▶ [TASK PROMPT]: Please return all lines of the data below containing the string "acquista".

▶ [EXERCISE MATERIAL]:
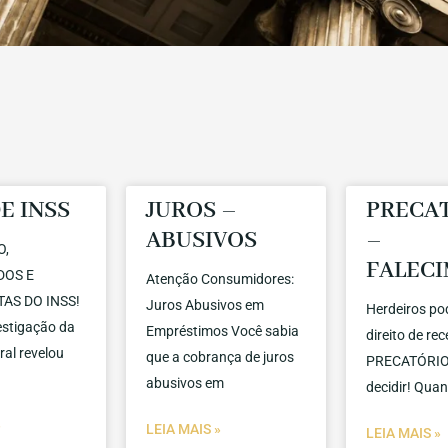
E INSS
JUROS –
PRECA
ABUSIVOS
–
O,
FALEC
DOS E
Atenção Consumidores:
AS DO INSS!
Juros Abusivos em
Herdeiros po
stigação da
Empréstimos Você sabia
direito de re
ral revelou
que a cobrança de juros
PRECATÓRIO 
abusivos em
decidir! Qua
»
LEIA MAIS »
LEIA MAIS »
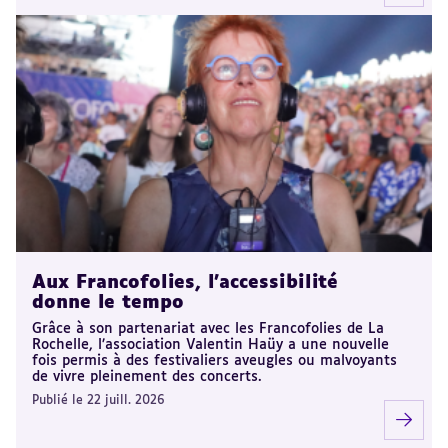
Aux Francofolies, l’accessibilité
donne le tempo
Grâce à son partenariat avec les Francofolies de La
Rochelle, l’association Valentin Haüy a une nouvelle
fois permis à des festivaliers aveugles ou malvoyants
de vivre pleinement des concerts.
Publié le 22 juill. 2026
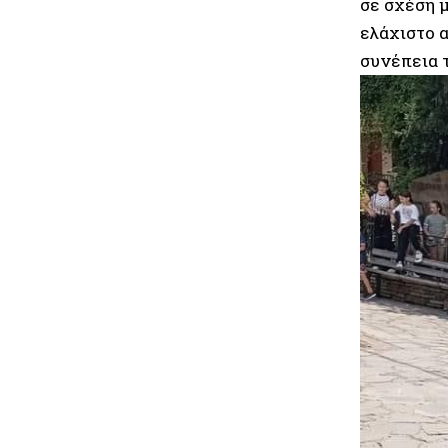
σε σχέση 
ελάχιστο 
συνέπεια 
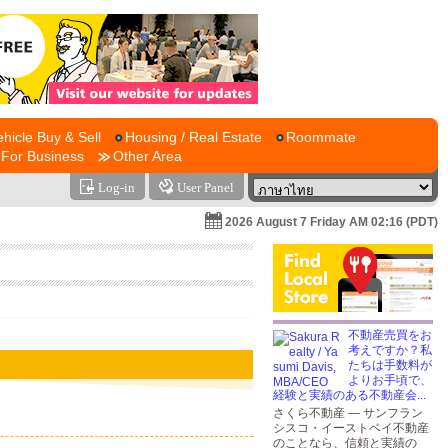
ehicle Buy & Sell
Housing / Real Estate
Roommate
For Business
Other Area
Log-in
User Panel
2026 August 7 Friday AM 02:16 (PDT)
不動産売買をお
考えですか？私
たちは手数料が
よりお手頃で、
経験と実績のある不動産会...
さくら不動産 — サンフラン
シスコ・イーストベイ不動産
のことなら、信頼と実績の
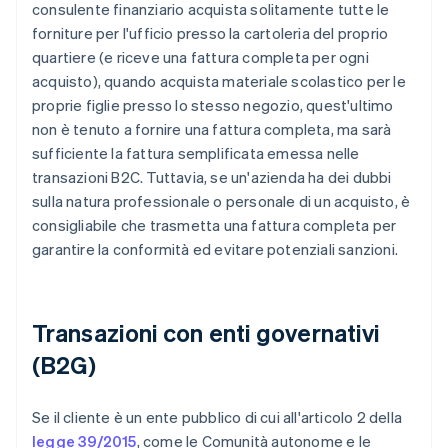
consulente finanziario acquista solitamente tutte le
forniture per l'ufficio presso la cartoleria del proprio
quartiere (e riceve una fattura completa per ogni
acquisto), quando acquista materiale scolastico per le
proprie figlie presso lo stesso negozio, quest'ultimo
non è tenuto a fornire una fattura completa, ma sarà
sufficiente la fattura semplificata emessa nelle
transazioni B2C. Tuttavia, se un'azienda ha dei dubbi
sulla natura professionale o personale di un acquisto, è
consigliabile che trasmetta una fattura completa per
garantire la conformità ed evitare potenziali sanzioni.
Transazioni con enti governativi
(B2G)
Se il cliente è un ente pubblico di cui all'articolo 2 della
legge 39/2015
, come le Comunità autonome e le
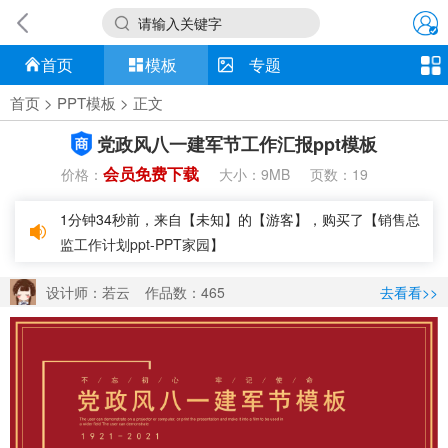
请输入关键字
首页
模板
专题
首页
>
PPT模板
> 正文
党政风八一建军节工作汇报ppt模板
会员免费下载
价格：
大小：
页数：
9MB
19
1分钟34秒前，来自【未知】的【游客】，购买了【
销售总
监工作计划ppt-PPT家园
】
设计师：若云
作品数：465
去看看>>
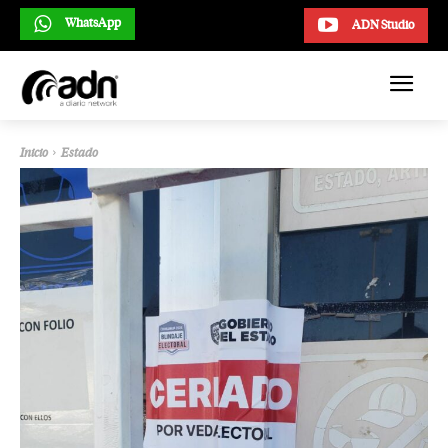
WhatsApp
ADN Studio
Inicio
Estado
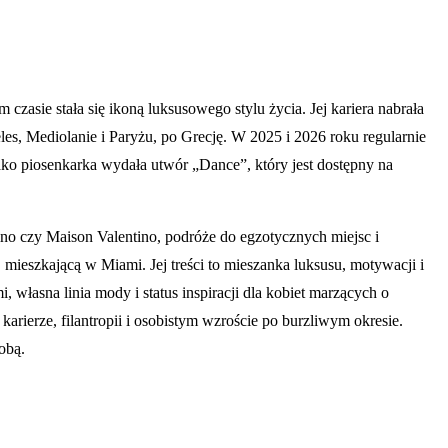
asie stała się ikoną luksusowego stylu życia. Jej kariera nabrała
Mediolanie i Paryżu, po Grecję. W 2025 i 2026 roku regularnie
Jako piosenkarka wydała utwór „Dance”, który jest dostępny na
no czy Maison Valentino, podróże do egzotycznych miejsc i
), mieszkającą w Miami. Jej treści to mieszanka luksusu, motywacji i
własna linia mody i status inspiracji dla kobiet marzących o
arierze, filantropii i osobistym wzroście po burzliwym okresie.
obą.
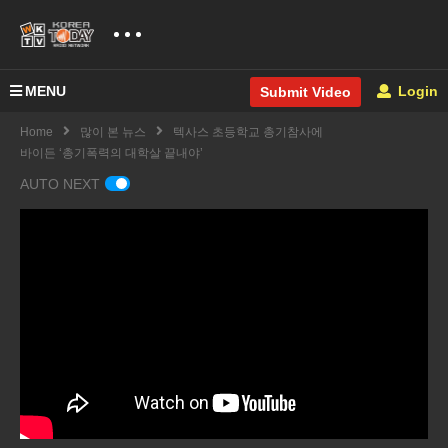
MENU
Login
Submit Video
Home
많이 본 뉴스
텍사스 초등학교 총기참사에
바이든 ‘총기폭력의 대학살 끝내야’
AUTO NEXT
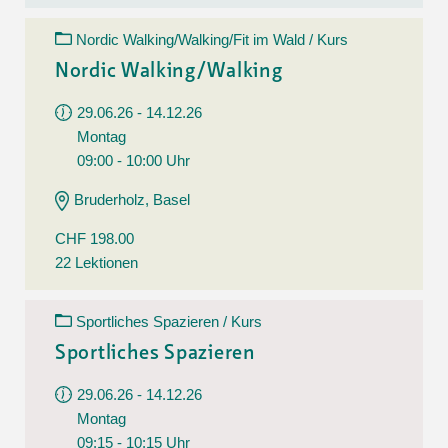
Nordic Walking/Walking/Fit im Wald / Kurs
Nordic Walking/Walking
29.06.26 - 14.12.26
Montag
09:00 - 10:00 Uhr
Bruderholz, Basel
CHF 198.00
22 Lektionen
Sportliches Spazieren / Kurs
Sportliches Spazieren
29.06.26 - 14.12.26
Montag
09:15 - 10:15 Uhr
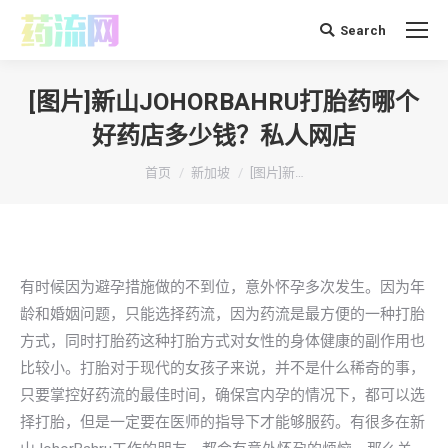
Search
搜
索：
[图片]新山JOHORBAHRU打胎药哪个
好药店多少钱？私人网店
你在这里：
首页
新加坡
[图片]新…
有时候因为避孕措施做的不到位，意外怀孕多次发生。因为年
龄和婚姻问题，只能选择药流，因为药流是最方便的一种打胎
方式，同时打胎药这种打胎方式对女性的身体健康的副作用也
比较小。打胎对于现代的女孩子来说，并不是什么稀奇的事，
只要掌控好药流的最佳时间，确保宫内孕的情况下，都可以选
择打胎，但是一定要在医师的指导下才能够服药。有很多在新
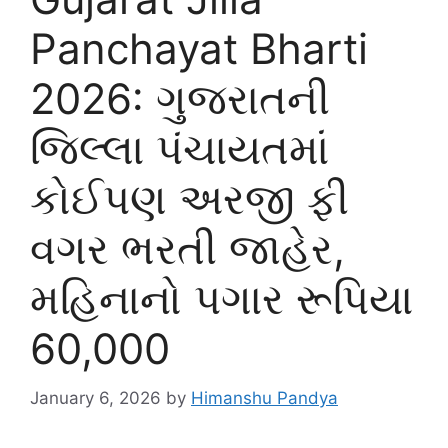
Panchayat Bharti
2026: ગુજરાતની
જિલ્લા પંચાયતમાં
કોઈપણ અરજી ફી
વગર ભરતી જાહેર,
મહિનાનો પગાર રૂપિયા
60,000
January 6, 2026
by
Himanshu Pandya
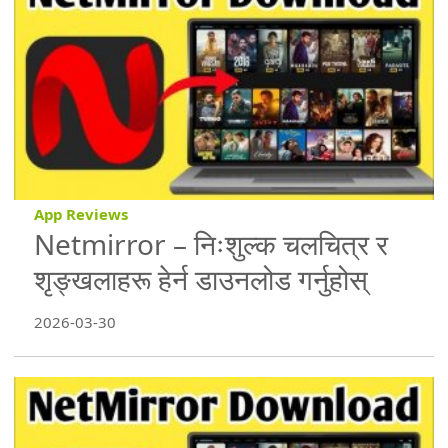
App Reviews
Netmirror – निःशुल्क चलचित्र र
शृङ्खलाहरू हेर्न डाउनलोड गर्नुहोस्
2026-03-30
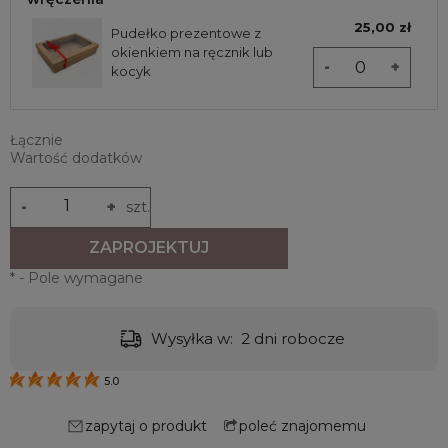
25,00 zł
Pudełko prezentowe z
okienkiem na ręcznik lub
-
+
kocyk
Łącznie
Wartość dodatków
-
+
szt.
ZAPROJEKTUJ
*
- Pole wymagane
Wysyłka w:
2 dni robocze
5.0
zapytaj o produkt
poleć znajomemu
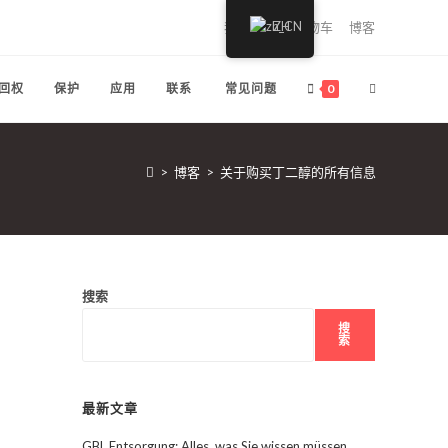
我的账户
ZH
购物车
博客
切
回权
保护
应用
联系
常见问题
0
换
>
博客
>
关于购买丁二醇的所有信息
网
站
搜索
搜
索
搜
最新文章
索
GBL Entsorgung: Alles, was Sie wissen müssen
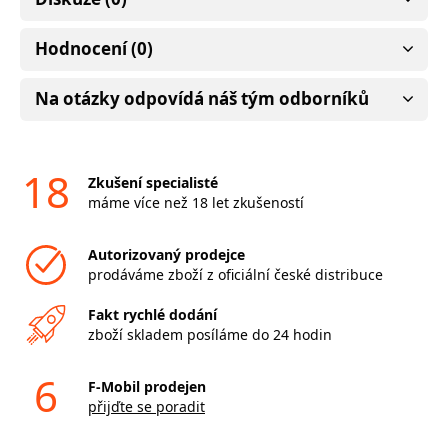
Hodnocení (0)
Na otázky odpovídá náš tým odborníků
18
Zkušení specialisté
máme více než 18 let zkušeností
Autorizovaný prodejce
prodáváme zboží z oficiální české distribuce
Fakt rychlé dodání
zboží skladem posíláme do 24 hodin
6
F-Mobil prodejen
přijďte se poradit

▶ [OUTPUT OF THE EXERCISE]:
consulente finanziario acquista solitamente tutte le
acquisto), quando acquista materiale scolastico per le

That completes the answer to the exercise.